EXERCISE DESCRIPTION
From the line with "leave no surface" through the line with "That spatial awareness", repeat the entries verbatim, both end lines included, and add nothing.

GIVEN DATA

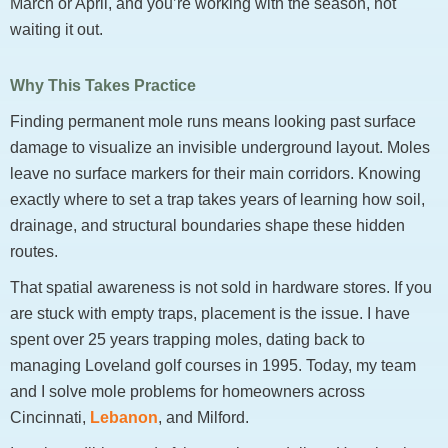
March or April, and you’re working with the season, not
waiting it out.
Why This Takes Practice
Finding permanent mole runs means looking past surface
damage to visualize an invisible underground layout. Moles
leave no surface markers for their main corridors. Knowing
exactly where to set a trap takes years of learning how soil,
drainage, and structural boundaries shape these hidden
routes.
That spatial awareness is not sold in hardware stores. If you
are stuck with empty traps, placement is the issue. I have
spent over 25 years trapping moles, dating back to
managing Loveland golf courses in 1995. Today, my team
and I solve mole problems for homeowners across
Cincinnati,
Lebanon
, and Milford.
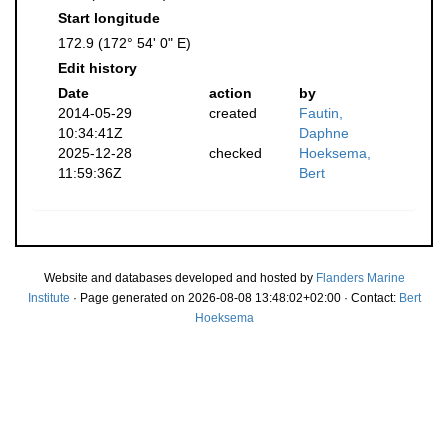
Start longitude
172.9 (172° 54' 0" E)
Edit history
Date
action
by
2014-05-29
created
Fautin,
10:34:41Z
Daphne
2025-12-28
checked
Hoeksema,
11:59:36Z
Bert
Website and databases developed and hosted by
Flanders Marine
Institute
· Page generated on 2026-08-08 13:48:02+02:00 · Contact:
Bert
Hoeksema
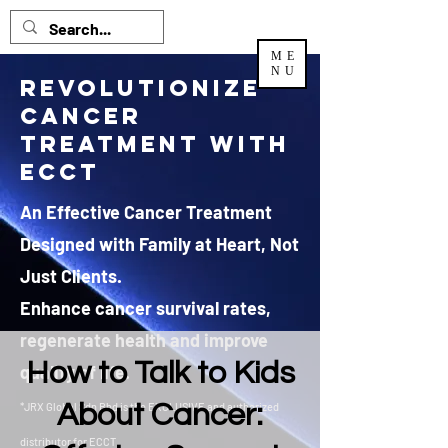
ME
NU
Revolutionize
Cancer
Treatment with
ECCT
An Effective Cancer Treatment
Designed with Family at Heart, Not
Just Clients.
Enhance cancer survival rates,
regenerate health and improve
How to Talk to Kids
quality of life.
About Cancer:
*JRX Global Sdn Bhd is the EXCLUSIVE and authorized
distributor
for ECCT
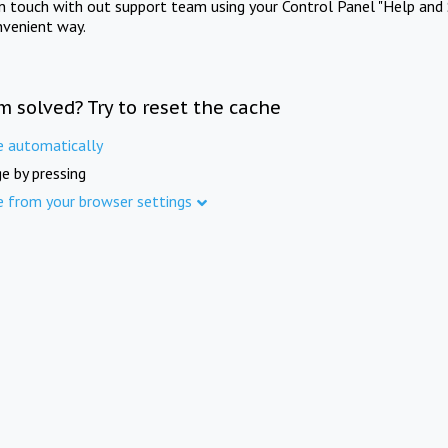
in touch with out support team using your Control Panel "Help and 
nvenient way.
m solved? Try to reset the cache
e automatically
e by pressing
e from your browser settings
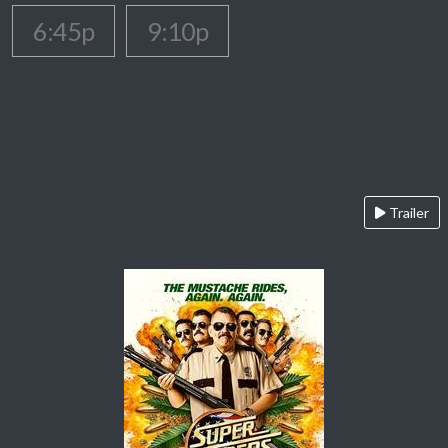
6:45p
9:10p
Trailer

EXPECTED ANSWER
leave no surface markers for their main corridors. Knowing
exactly where to set a trap takes years of learning how soil,
drainage, and structural boundaries shape these hidden
routes.
That spatial awareness is not sold in hardware stores. If you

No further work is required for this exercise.